1-2- L’expérience du double

‘« “ Je suis moi et pas un autre” paraît aller de soi, et pourtant, rien n’est assuré, même si l’ambiguïté ne se manifeste qu’obscurément, quand tout va bien et que l’on peut avoir confiance dans les frontières de son corps et de son esprit. En fait, chacun sait qu’il suffit d’un rien pour que cette belle certitude s’effrite ». (M. De M’Uzan, 1994, p.98)’

L’inquiétante étrangeté du fœtus appelé « alien, crevette, machin… » est exprimée par l’ensemble des femmes hospitalisées pour MAP. Comment investir « ça », qui est un peu de Soi mais qui ne ressemble à rien d’humain ? Dans les sensations d’être envahies, attaquées de l’intérieur par une chose, un «alien », nous pouvons reconnaître les expressions du caractère ambivalent du double.
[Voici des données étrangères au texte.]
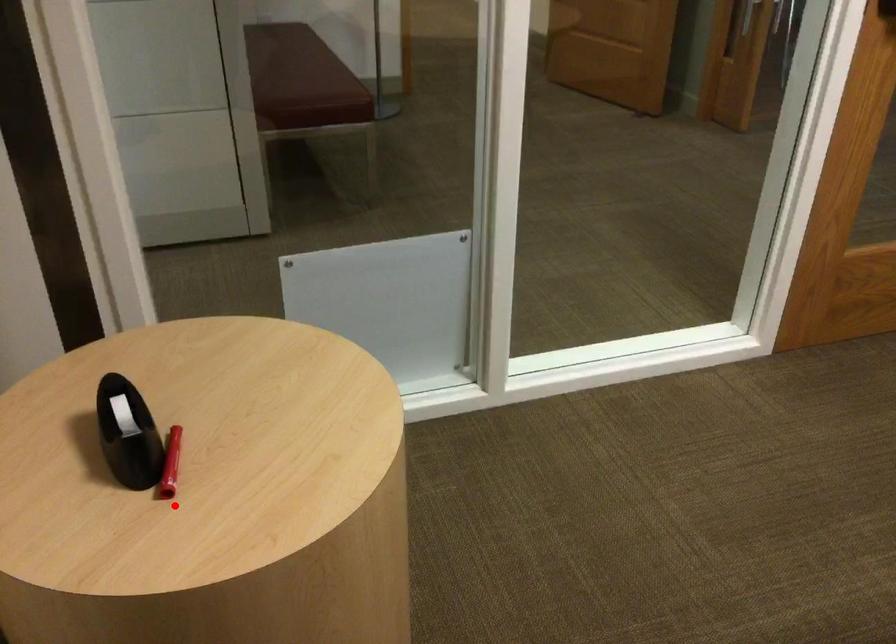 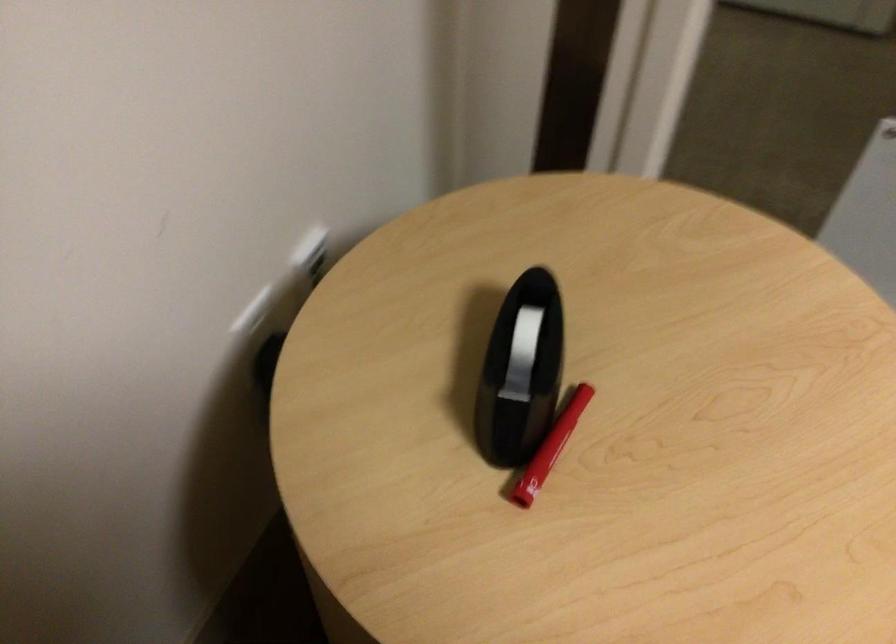 Question: A red point is marked in image1. In image2, is the corresponding 3D point closer to the camera or farther? Reply with the corresponding letter.

Choices:
 (A) The corresponding 3D point is closer.
 (B) The corresponding 3D point is farther.

Answer: (A)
Les femmes enceintes rencontrées décrivent la présence et la vision du fœtus comme un facteur d’étrangeté, de dépersonnalisation qui désorganise le sentiment d’identité et qui sont des indicateurs privilégiés de la problématique du double (J.Baranes, 2002, p.1842). Le double est la figure d’une impossible et impensable séparation.
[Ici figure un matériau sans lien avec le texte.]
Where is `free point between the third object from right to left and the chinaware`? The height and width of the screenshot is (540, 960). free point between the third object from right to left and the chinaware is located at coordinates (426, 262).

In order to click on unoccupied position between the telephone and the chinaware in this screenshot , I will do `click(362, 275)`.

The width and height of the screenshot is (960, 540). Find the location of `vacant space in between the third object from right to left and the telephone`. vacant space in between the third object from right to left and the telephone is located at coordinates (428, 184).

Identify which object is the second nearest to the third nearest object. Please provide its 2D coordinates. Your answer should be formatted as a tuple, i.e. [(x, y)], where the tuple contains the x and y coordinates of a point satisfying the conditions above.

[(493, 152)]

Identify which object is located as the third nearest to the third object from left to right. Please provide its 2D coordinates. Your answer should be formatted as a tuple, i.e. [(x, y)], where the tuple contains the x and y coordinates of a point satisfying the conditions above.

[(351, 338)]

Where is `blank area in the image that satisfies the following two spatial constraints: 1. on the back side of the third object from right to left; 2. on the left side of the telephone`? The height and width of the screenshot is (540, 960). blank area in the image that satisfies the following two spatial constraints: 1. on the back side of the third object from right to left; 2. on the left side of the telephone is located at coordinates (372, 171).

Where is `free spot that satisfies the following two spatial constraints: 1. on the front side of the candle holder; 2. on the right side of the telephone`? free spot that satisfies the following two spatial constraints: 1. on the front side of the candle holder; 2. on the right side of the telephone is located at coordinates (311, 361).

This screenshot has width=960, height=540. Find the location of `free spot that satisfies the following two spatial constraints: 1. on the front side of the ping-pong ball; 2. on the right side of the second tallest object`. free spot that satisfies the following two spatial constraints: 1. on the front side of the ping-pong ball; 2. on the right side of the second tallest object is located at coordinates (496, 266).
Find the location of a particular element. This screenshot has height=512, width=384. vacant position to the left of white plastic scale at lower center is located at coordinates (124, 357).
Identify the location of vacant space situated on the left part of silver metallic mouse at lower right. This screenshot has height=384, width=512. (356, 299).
Parmi les dessins recueillis, il en est un étrangement inquiétant : il s’agit de celui de madame G, qui a été hospitalisée pour MAP à chacune de ses grossesses. Lorsque nous lui demandons de dessiner l’intérieur de son ventre, tel qu’elle l’imagine, elle dessine un ballon et des traits autour afin de représenter le mouvement. Son dessin convoque un imaginaire sanglant, une bombe (qui pourrait exploser si nous cherchions à aller voir de trop près l’intérieur du ventre maternel ?). Elle se sent très en difficulté pour se représenter son bébé pendant la grossesse :

‘« l’idée pour moi c’est ça, l’idée d’un ballon qui bouge à l’intérieur de moi, pas un enfant . Quelque chose qui pèse et qui bouge ».’
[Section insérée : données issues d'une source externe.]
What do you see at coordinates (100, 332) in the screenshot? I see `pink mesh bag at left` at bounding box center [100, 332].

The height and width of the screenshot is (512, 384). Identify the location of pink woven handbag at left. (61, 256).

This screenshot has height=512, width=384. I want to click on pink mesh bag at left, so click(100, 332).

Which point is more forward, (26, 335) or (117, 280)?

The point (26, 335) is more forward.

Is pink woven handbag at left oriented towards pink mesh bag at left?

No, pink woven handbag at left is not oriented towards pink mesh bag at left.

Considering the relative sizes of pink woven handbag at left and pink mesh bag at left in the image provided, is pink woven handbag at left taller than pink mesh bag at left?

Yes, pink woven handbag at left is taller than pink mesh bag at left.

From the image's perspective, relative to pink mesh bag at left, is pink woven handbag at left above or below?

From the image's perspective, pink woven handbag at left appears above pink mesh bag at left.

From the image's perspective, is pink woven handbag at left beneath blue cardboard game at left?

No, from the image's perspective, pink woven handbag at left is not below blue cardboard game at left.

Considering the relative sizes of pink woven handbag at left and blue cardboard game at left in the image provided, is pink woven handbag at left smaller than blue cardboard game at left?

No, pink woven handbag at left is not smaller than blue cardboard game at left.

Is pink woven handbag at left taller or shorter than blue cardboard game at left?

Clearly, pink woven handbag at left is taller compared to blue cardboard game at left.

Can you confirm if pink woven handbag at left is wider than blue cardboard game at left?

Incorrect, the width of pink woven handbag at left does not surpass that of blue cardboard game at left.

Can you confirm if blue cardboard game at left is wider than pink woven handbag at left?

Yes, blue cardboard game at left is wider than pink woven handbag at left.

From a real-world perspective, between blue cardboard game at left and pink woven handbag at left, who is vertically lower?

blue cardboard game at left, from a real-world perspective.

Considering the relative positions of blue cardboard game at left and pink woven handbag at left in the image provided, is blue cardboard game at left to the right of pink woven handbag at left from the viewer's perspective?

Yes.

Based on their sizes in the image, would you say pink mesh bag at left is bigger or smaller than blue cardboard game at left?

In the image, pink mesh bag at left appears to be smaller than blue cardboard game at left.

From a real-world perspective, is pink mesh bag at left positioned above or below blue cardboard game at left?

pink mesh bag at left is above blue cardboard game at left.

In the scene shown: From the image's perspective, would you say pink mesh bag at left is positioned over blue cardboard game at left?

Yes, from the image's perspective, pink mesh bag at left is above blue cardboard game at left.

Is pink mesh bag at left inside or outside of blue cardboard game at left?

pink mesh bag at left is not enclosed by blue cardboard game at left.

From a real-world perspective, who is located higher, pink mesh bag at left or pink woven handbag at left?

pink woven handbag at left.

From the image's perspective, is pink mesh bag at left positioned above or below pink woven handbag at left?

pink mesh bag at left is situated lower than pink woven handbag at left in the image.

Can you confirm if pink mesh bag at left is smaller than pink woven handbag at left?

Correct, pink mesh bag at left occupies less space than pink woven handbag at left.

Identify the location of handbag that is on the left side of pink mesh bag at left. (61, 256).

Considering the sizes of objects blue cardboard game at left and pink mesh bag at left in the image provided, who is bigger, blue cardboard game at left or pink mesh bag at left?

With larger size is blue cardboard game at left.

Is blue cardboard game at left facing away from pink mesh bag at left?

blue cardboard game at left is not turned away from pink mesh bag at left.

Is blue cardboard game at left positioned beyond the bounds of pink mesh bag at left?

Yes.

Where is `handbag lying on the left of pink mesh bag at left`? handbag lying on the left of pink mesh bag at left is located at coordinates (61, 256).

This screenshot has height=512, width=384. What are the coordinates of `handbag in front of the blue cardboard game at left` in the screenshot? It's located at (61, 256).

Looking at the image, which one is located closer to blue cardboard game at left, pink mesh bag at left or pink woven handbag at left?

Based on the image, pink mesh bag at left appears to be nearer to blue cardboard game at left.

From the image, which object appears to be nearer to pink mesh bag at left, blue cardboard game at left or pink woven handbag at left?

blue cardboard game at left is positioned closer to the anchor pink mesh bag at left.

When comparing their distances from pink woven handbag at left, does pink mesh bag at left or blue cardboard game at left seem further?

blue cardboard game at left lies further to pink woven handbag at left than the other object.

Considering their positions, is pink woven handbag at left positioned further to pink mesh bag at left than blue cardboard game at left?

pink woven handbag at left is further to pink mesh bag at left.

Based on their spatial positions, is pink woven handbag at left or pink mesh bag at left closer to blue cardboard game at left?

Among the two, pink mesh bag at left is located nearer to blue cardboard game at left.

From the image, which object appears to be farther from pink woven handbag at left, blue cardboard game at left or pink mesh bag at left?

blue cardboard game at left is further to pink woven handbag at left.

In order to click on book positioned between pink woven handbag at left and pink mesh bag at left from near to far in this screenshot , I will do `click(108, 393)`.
Elle associe également lors de l’entretien, le fœtus à une brique ou une bombe, c’est-à-dire des choses inanimées et potentiellement violentes. Madame G évoque ses grossesses précédentes pour dire qu’elle n’a jamais réussi à imaginer ses enfants. Lors de sa première grossesse, elle avait peur d’avoir une fille à son image. Elle espérait que sa fille ressemblerait à son mari, comme s’il lui était impossible de constituersafilleendoubleimaginaired’elle-même.Puis elle s’est rendu compte que « eux c’était eux et moi c’était moi ». Comme l’écrivait G.Groddeck, (1973, p.45),

‘« (…) n’arrive-t-il pas souvent que l’on découvre déjà la mère dans le plus petit enfançon ? » ’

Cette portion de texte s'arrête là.